- Opening Delimiter -
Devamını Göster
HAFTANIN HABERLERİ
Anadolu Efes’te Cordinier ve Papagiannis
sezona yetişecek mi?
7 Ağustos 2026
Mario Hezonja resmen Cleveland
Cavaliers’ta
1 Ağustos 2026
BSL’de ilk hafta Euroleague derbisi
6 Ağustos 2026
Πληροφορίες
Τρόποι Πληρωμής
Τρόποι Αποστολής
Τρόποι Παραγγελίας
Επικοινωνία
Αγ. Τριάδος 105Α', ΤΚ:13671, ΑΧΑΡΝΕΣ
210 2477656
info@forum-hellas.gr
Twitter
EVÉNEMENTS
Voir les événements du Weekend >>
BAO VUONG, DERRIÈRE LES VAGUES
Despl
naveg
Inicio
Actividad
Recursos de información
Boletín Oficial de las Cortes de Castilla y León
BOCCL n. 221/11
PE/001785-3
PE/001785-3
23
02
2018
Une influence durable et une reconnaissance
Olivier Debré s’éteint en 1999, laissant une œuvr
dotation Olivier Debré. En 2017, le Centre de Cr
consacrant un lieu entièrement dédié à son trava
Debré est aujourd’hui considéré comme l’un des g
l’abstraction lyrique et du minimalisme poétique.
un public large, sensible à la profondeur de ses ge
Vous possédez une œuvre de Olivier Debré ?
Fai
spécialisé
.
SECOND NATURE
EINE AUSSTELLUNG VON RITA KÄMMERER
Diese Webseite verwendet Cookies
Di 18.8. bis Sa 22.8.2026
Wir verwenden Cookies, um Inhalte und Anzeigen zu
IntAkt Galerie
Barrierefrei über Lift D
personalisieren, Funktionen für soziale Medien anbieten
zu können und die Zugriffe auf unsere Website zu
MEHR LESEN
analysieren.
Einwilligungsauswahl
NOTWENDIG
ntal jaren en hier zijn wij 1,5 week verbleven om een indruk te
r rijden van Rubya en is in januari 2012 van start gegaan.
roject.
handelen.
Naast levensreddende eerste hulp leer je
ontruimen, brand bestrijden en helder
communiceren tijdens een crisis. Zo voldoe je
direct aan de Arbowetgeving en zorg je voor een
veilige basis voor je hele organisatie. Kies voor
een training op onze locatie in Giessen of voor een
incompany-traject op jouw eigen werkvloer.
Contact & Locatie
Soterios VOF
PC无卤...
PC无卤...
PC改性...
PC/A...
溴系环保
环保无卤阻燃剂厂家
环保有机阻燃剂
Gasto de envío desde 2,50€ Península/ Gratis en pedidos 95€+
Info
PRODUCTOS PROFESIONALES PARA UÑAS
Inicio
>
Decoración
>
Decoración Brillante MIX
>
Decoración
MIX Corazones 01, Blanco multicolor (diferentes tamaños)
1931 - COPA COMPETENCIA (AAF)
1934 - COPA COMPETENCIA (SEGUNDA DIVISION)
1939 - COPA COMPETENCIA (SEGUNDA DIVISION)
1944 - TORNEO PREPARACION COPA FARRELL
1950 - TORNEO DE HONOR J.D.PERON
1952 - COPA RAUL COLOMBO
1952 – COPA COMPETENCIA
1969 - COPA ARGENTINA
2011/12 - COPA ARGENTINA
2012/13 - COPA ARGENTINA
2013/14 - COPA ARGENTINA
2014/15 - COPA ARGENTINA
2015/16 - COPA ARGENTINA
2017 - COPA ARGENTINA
- Closing Delimiter -
◆ Task to complete
For each line above that holds the string "DIVISION", provide a copy of that line.

◆ Exercise result
1934 - COPA COMPETENCIA (SEGUNDA DIVISION)
1939 - COPA COMPETENCIA (SEGUNDA DIVISION)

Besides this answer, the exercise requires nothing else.